I start to move so I can look into his eyes. “No doctors yet. I just need this. Need you. No one else, okay?” he asks.
Seriously? Is the sky blue? If I could, I’d whisk him out of this sterile prison and keep him all to myself for a while. Forever or more if he’d let me. But rather than letting the flippant comment roll off my tongue, I just make a satisfied moan and tighten my arms around him. I close my eyes and just absorb everything about this moment. I so desperately wish we were somewhere else, anywhere else, so I could lie with him skin to skin, connect with him in that indescribable way. Feel like I am doing something to help heal his broken memory and damaged soul.
We lie there in silence, my hand over his heart and the fingers of his left hand lazily drawing lines up and down my forearm. There are so many questions I want to ask. So many things that run through my head, but the only one that I manage to say is, “How are you feeling?”
The momentary pause in his movement is so subtle I almost don’t catch it, but I do. And it’s enough to tell me that something’s wrong besides the obvious.
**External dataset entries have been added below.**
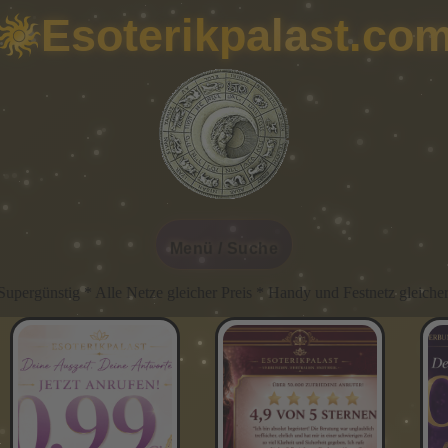
Esoterikpalast.co
Menü / Suche
 Netze gleicher Preis * Handy und Festnetz gleicher Preis * Immer 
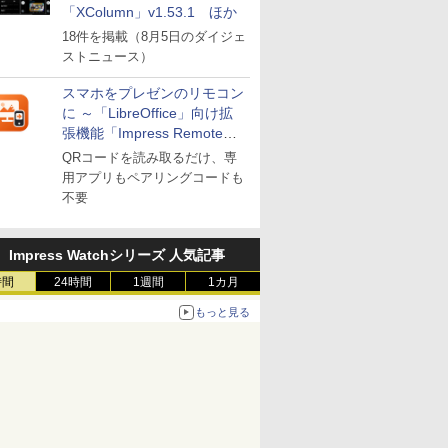
「XColumn」v1.53.1 ほか
18件を掲載（8月5日のダイジェ
ストニュース）
スマホをプレゼンのリモコン
に ～「LibreOffice」向け拡
張機能「Impress Remote」
が公開
QRコードを読み取るだけ、専
用アプリもペアリングコードも
不要
Impress Watchシリーズ 人気記事
時間
24時間
1週間
1カ月
もっと見る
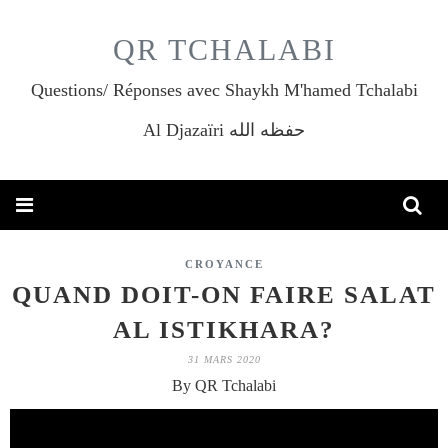
QR TCHALABI
Questions/ Réponses avec Shaykh M'hamed Tchalabi
Al Djazaïri حفظه الله
CROYANCE
QUAND DOIT-ON FAIRE SALAT
AL ISTIKHARA?
31 MARS 2020
By QR Tchalabi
“This is nice.” It’s all he says and that further solidifies my hunch. I give him a bit of time to gather his thoughts and work out what he wants to say because after the past few weeks, I’ve learned so many things, least of which is my inability to listen when it matters the most.
And right now it matters.
So I sit in silence as my mind wars with the possibilities.
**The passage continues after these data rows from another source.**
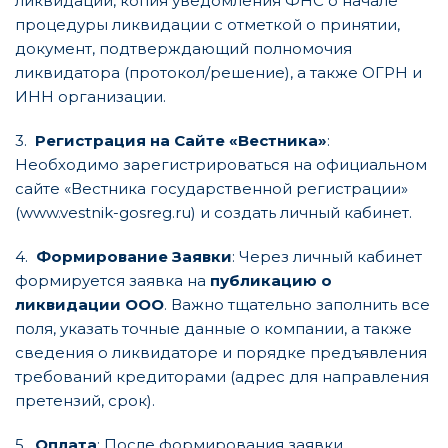
ликвидации, копия уведомления ФНС о начале
процедуры ликвидации с отметкой о принятии,
документ, подтверждающий полномочия
ликвидатора (протокол/решение), а также ОГРН и
ИНН организации.
3.
Регистрация на Сайте «Вестника»
:
Необходимо зарегистрироваться на официальном
сайте «Вестника государственной регистрации»
(
www.vestnik-gosreg.ru
) и создать личный кабинет.
4.
Формирование Заявки
: Через личный кабинет
формируется заявка на
публикацию о
ликвидации ООО
. Важно тщательно заполнить все
поля, указать точные данные о компании, а также
сведения о ликвидаторе и порядке предъявления
требований кредиторами (адрес для направления
претензий, срок).
5.
Оплата
: После формирования заявки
“I’ve been awake for a few hours,” he starts. “Listening to you breathe. Trying to make my right hand f*cking work. Trying to wrap my head around what happened. What I can’t remember. It’s there. I can sense it but I can’t make it come to the forefront …” he trails off.
“What do you remember?” I ask.
I desperately want to turn, to look into his eyes and read the fear and frustration that is most likely marring them, but I don’t. I give him the space to admit that he’s not one hundred percent. To balance that inherent male need to be as strong as possible, to show no weakness.